What a beautiful picture...Yep, stay at home and order a pizza and rent a movie..I'll be drinking Ice Tea..My days of exhibition drinking are done..


----------



## Kacey (Dec 30, 2007)

I'm cooking something with scallops in it... I haven't quite decided what, but it will definitely be something different than usual.


----------



## 14 Kempo (Dec 30, 2007)

I normally stay in, not a night I want to be out on the road. I'll work by day, probably head out for some dinner by night. Wait, that's exactly what I do every weekday ... I need to get a life.


----------



## Lisa (Dec 30, 2007)

Walking down the street to a friend's place and having a bite to eat and ringing in the New Year.  So technically I am "going out" however, it ain't anything fancy.


----------



## kaizasosei (Dec 30, 2007)

looks like i'm a broke again.  good thing i have enough provisions to hold out.  for new years going out may not be an option.  probably stay home.  got invited to two places but quite sure im not going


----------



## Darksoul (Dec 31, 2007)

-I will be working. 3rd of 4 twelve hour night shifts, 6pm to 6am. The joy of working security, haha! As long as no inclement weather is coming into Denver tonight or tomorrow, its all good. I do a lot of driving at work. Just have to watch out for drunk people.

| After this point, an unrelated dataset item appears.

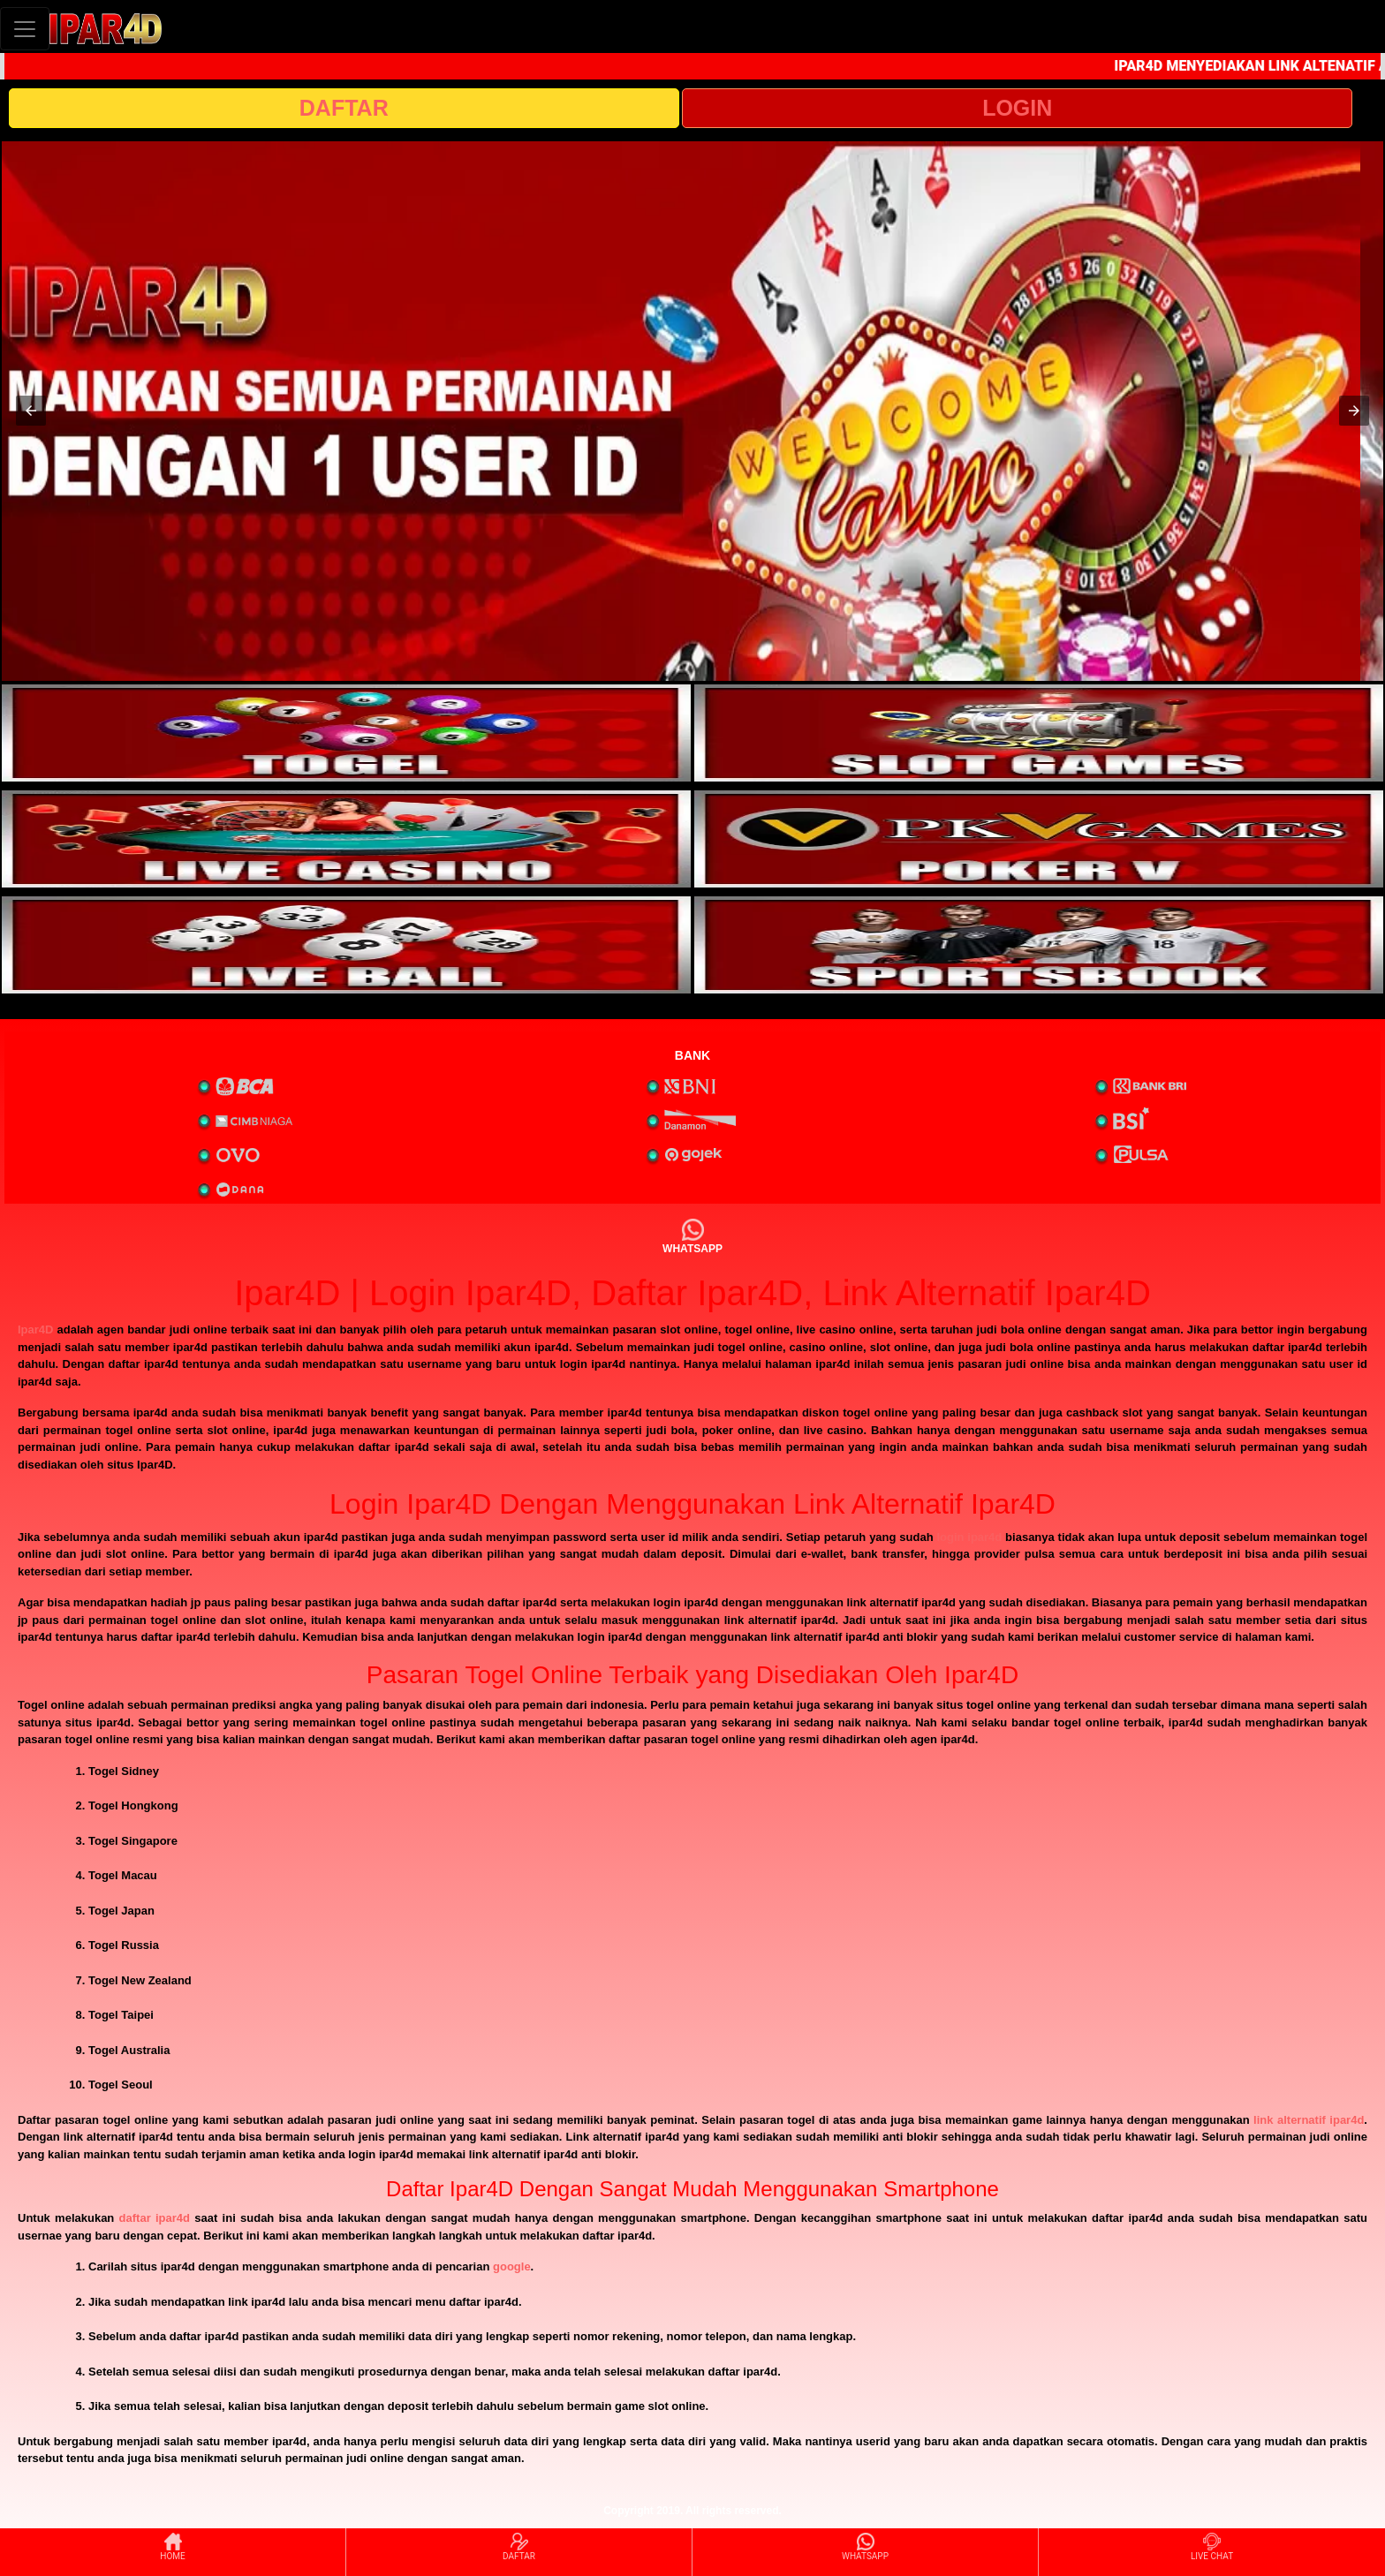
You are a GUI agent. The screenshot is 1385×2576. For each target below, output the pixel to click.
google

-So everyone stay safe, have fun, bring on 2008!!!

Andrew


----------



## Drac (Dec 31, 2007)

Darksoul said:


> -I will be working. 3rd of 4 twelve hour night shifts, 6pm to 6am. The joy of working security, haha! As long as no inclement weather is coming into Denver tonight or tomorrow, its all good. I do a lot of driving at work. Just have to watch out for drunk peopl
> 
> Andrew


 
That's a good kind of shift...Hope its quiet for you..


----------



## Live True (Dec 31, 2007)

Happy New Year to all, whether you are working, partying, or staying home!


----------



## Brian R. VanCise (Dec 31, 2007)

Hey Drac we are staying home this year.  It will be a far cry for last year's partying in Chicago but truth be told I am looking forward to resting!


----------



## Drac (Dec 31, 2007)

Brian R. VanCise said:


> Hey Drac we are staying home this year. It will be a far cry for last year's partying in Chicago but truth be told I am looking forward to resting!


 
Dude as sick as I am all I wanna do is stay wrapped in a blanket..


----------



## Brian R. VanCise (Dec 31, 2007)

Drac said:


> Dude as sick as I am all I wanna do is stay wrapped in a blanket..


 
You know after we chatted earlier I came down with a headache. (to many kid's shows with the TV loud and the kid's simply to loud)  So I am trying to recuperate at the moment myself!


----------



## Drac (Dec 31, 2007)

Brian R. VanCise said:


> You know after we chatted earlier I came down with a headache. (to many kid's shows with the TV loud and the kid's simply to loud) So I am trying to recuperate at the moment myself!


 
There is something going around...Was chatting with Father Greek before and he is sick and so is one of his top students....Maybe someone at the dojo had it...


----------



## morph4me (Jan 1, 2008)

Drac said:


> Dude as sick as I am all I wanna do is stay wrapped in a blanket..


 


Brian R. VanCise said:


> You know after we chatted earlier I came down with a headache. (to many kid's shows with the TV loud and the kid's simply to loud) So I am trying to recuperate at the moment myself!


 


Drac said:


> There is something going around...Was chatting with Father Greek before and he is sick and so is one of his top students....Maybe someone at the dojo had it...


 
Hope all of you feel better, and that whatever you have is the worse that happens in 2008


----------